Letter to the Editor

The Donald Trump alt-right hijacking of the Republican Party warrants a host of historical analogies: business tycoon Henry Ford’s political rise in 1924, Wendell Willkie’s flip-flopping from Democrat to Republican a year before winning the 1940 GOP nomination, and most recently, Ross Perot’s 1992 and 1996 anti-foreign trade presidential runs.  These comparisons are appropriate because, like Trump, they were anomalies that occurred within the confines of American democracy.  With so many legitimate and applicable comparisons for Trump, likening his political rise to Adolf Hitler, as is it is plastered in the Schreiber lobby art display, is benightedly lazy and historically ignorant.

My family and I have been donating to the Hillary Clinton campaign since last fall.  She is an exciting candidate who will continue a great legacy of liberal leadership in Washington.  Nevertheless, when I walked past the portrait of Hitler on exhibit across from the Main Office, I did a double-take.  For those who have not seen the week-old art display, it is an array of collages all chiding Trump with the title, “Our opinions about this time in American History and the ELECTION” in the center.  Directly next to that title is a small collage with photos of a young and old Hillary Clinton above two parallel portraits of Adolf Hitler and a young Donald Trump.  The words “Nobody has respect for women for a strong future” are set across the page.

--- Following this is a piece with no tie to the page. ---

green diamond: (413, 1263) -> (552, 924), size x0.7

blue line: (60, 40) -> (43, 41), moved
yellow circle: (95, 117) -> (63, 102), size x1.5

So many points can be made about such an egregious statement, but I’ll start with the obvious.  For those who don’t know, I wear a kippah (yarmulke) wherever I go, and have been doing so for five months.  I am no fan of identity politics, but I will bite my tongue and say that as a proud observant Jew, I oppose the mainstream knee-jerk reaction to any mention of Hitler in political discourse.  Lindsey Graham’s comparison of the the Iran Deal to Hitler’s embracing of the Munich Deal was totally legitimate, as both Iran and the Third Reich are radicalized Jew-hating political entities, and Iran certainly poses a threat to Jewish continuity.  So to put it simply, as a Jew, I take the likening of Hitler to any political body seriously, as such a comparison should imply that a completely innocent and entirely unthreatening ethnic group is being dangerously and violently scapegoated.  Trump cannot pose that threat to any minority without a supportive military, vulnerable government infrastructure, and an overwhelmingly sympathetic populous.  He has none of those things.

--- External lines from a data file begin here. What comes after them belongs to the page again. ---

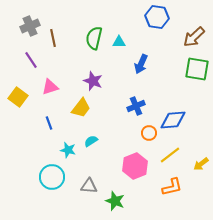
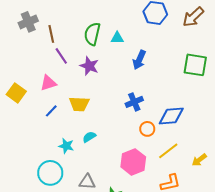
brown arrow: (194, 37) -> (193, 17), moved
purple line: (31, 60) -> (61, 56), moved
purple star: (93, 81) -> (89, 66), moved
yellow trapezoid: (81, 108) -> (79, 104), turned 55
blue line: (49, 123) -> (51, 111), moved, turned 64

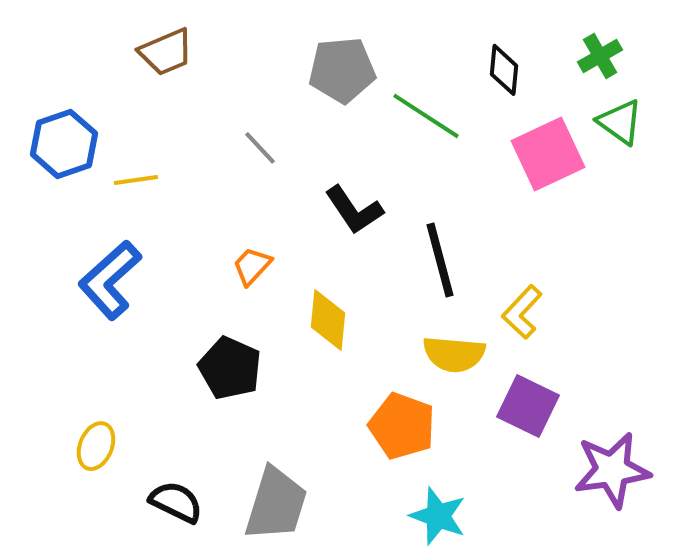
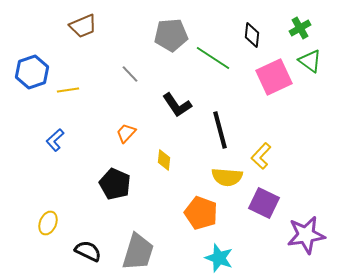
blue L-shape: (110, 280) -> (55, 140), size x0.6
yellow diamond: (328, 320) -> (164, 160), size x0.7

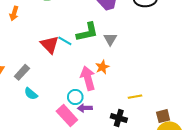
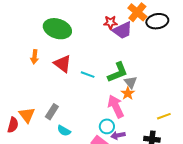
green L-shape: (87, 32) -> (118, 72), moved
gray triangle: (110, 39) -> (131, 82), moved
red triangle: (50, 45) -> (63, 64), moved

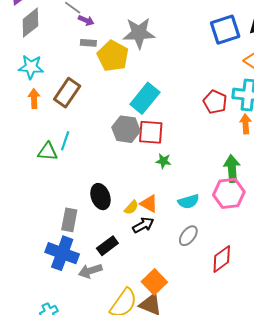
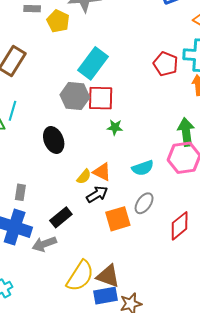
yellow pentagon: (113, 56) -> (58, 21), size x0.7
black ellipse: (100, 197) -> (54, 140), moved
gray rectangle: (69, 220) -> (20, 192), size x0.7
orange square: (154, 282) -> (118, 219), moved, turned 30

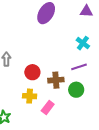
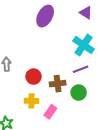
purple triangle: (86, 11) -> (86, 13), turned 32
cyan cross: (83, 43) -> (84, 45), size x1.5

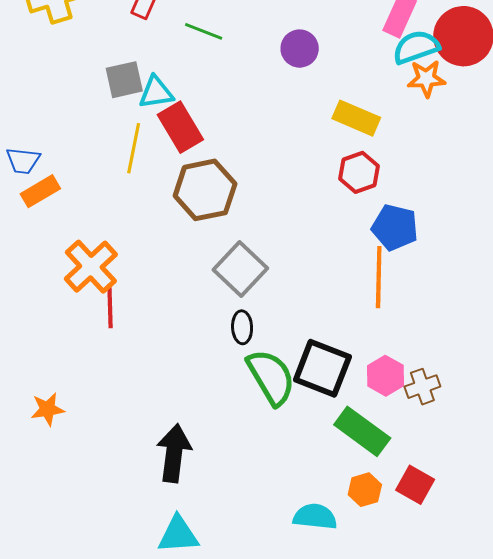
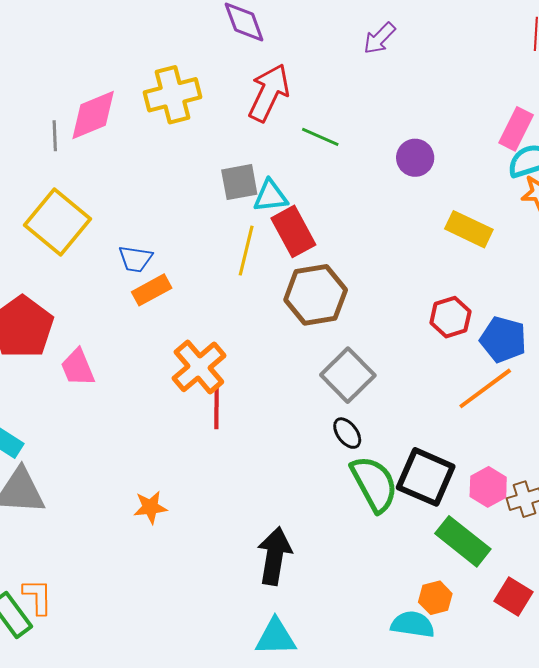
red hexagon: (359, 172) -> (450, 317), moved
orange line: (379, 277) -> (485, 388), turned 50
black ellipse: (242, 327) -> (347, 433), turned -36
orange hexagon: (365, 490) -> (435, 598), moved

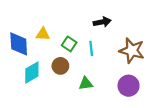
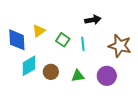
yellow triangle: (43, 34) -> (39, 31), turned -40
brown circle: (60, 66) -> (51, 72), moved
purple circle: (129, 86) -> (107, 76), moved

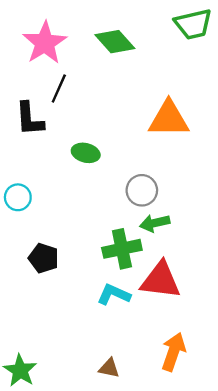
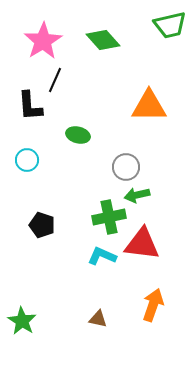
cyan circle: (18, 197) -> (27, 160), moved

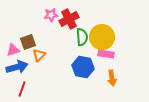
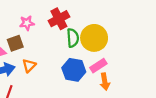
pink star: (51, 15) -> (27, 23), moved
pink rectangle: (106, 54) -> (98, 66), moved, turned -42
orange triangle: (39, 55) -> (29, 66), moved

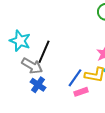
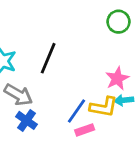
black line: (44, 52) -> (48, 58), moved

The buzz for the Hitler Trump comparison rests on the diction of their speeches, but such a claim is absurd.  Hitler rose to power only after his anti-semitic manifesto, Mein Kampf, was spread widely across Germany.  He seized power on the basis of Jew-hatred.  Trump certainly isolates minority groups to a level that infringes on American democracy, but his political appeal can be clearly traced to grievances against political correctness.  Unfortunately, such grievances created a coalition of supporters that included loud bigots.

An arguably more important point can be made about the delegitimization of differing political opinions at Schreiber and amongst a large portion of millennials.  It comes as no surprise that every single collage in the display is a critique of Donald Trump, as Port is generally very blue.  With that said, I would not be writing this article if Hitler had not been utilized to undercut Trump.  See, every other collage is a real criticism of Trump or provides relevant support for Clinton, but the Hitler collage exemplifies the left’s growing effort to undermine any opinions distant from their own by quickly labeling them cold, racist, bigoted, or in this case, genocidally ethnocentric.  The Hitler collage particularly epitomizes such a tactic, as it makes the case that Trump and Hitler have a similar “respect for the future of women,” when there is literally no facts to support Hitler being a distinct misogynist within his wider rhetoric of Jew and Romani hatred.

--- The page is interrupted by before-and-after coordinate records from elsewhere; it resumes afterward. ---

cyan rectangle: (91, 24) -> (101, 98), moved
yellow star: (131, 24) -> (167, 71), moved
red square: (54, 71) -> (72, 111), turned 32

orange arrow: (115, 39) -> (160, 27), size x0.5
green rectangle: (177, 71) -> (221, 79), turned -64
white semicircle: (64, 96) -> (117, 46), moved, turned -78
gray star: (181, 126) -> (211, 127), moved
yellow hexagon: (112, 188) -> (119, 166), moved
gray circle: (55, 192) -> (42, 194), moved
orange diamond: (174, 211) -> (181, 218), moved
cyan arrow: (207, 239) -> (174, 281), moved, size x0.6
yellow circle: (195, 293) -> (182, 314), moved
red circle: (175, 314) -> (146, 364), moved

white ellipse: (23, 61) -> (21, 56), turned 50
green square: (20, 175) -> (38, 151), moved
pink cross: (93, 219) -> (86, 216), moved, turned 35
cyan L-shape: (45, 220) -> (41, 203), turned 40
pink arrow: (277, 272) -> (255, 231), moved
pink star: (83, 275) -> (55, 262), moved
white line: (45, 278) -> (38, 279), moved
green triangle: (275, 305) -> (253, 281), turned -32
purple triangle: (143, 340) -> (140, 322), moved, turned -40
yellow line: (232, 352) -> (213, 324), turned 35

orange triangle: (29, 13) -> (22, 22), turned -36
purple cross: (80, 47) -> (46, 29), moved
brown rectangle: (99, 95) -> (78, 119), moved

Donald Trump poses a threat to American democratic ideals.  The United States has no room for a strong-man leader, and the Republican Party has seen its conservative platform tarnished with Trump’s nomination.  I am confident that the wider American people know that, and will vote as such in two weeks.  Regardless, Trump’s popularity, and his words and actions, all fall within the context of a free and just society, and exacerbated political divisiveness is perhaps even more dangerous than a poor leader.  Stay open to conversation and avoid losing perspective, because delegitimization is the real threat to our democracy.

I wrote this piece two weeks prior to the November 8th election, but I deeply believe that it holds more weight now than it would have before.  There is no denying that President-elect Trump ran a divisive campaign that emboldened scores of racist, sexist, and anti-semitic people.  Trump is a morally objectionable person, and there really is not much refuting that.  My cynical side would question when in history giving power to a bad man has turned him good, but I hope and pray that his actions as President do not reflect the words of his past.  With my thesis in mind, Donald J.  Trump is now set to become the leader of the most powerful nation in the history of the world.  He is a lot of things, but he is not Hitler, and approaching his January inauguration with such a conception will only breed more divisiveness.